■ WORK TO BE COMPLETED
Match the word "Discounts". Return each line of the data below where it appears.

■ RECORDS FOR THIS EXERCISE
┌──

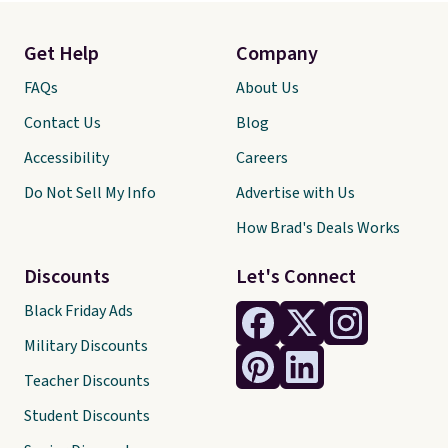
Get Help
Company
FAQs
About Us
Contact Us
Blog
Accessibility
Careers
Do Not Sell My Info
Advertise with Us
How Brad's Deals Works
Discounts
Let's Connect
Black Friday Ads
Military Discounts
Teacher Discounts
Student Discounts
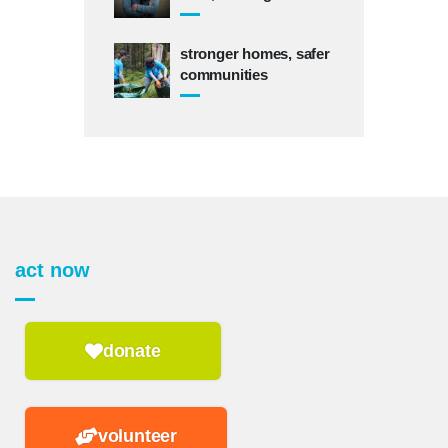
stronger homes, safer
communities
act now
donate
volunteer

└──

■ TASK ANSWER
Discounts
Military Discounts
Teacher Discounts
Student Discounts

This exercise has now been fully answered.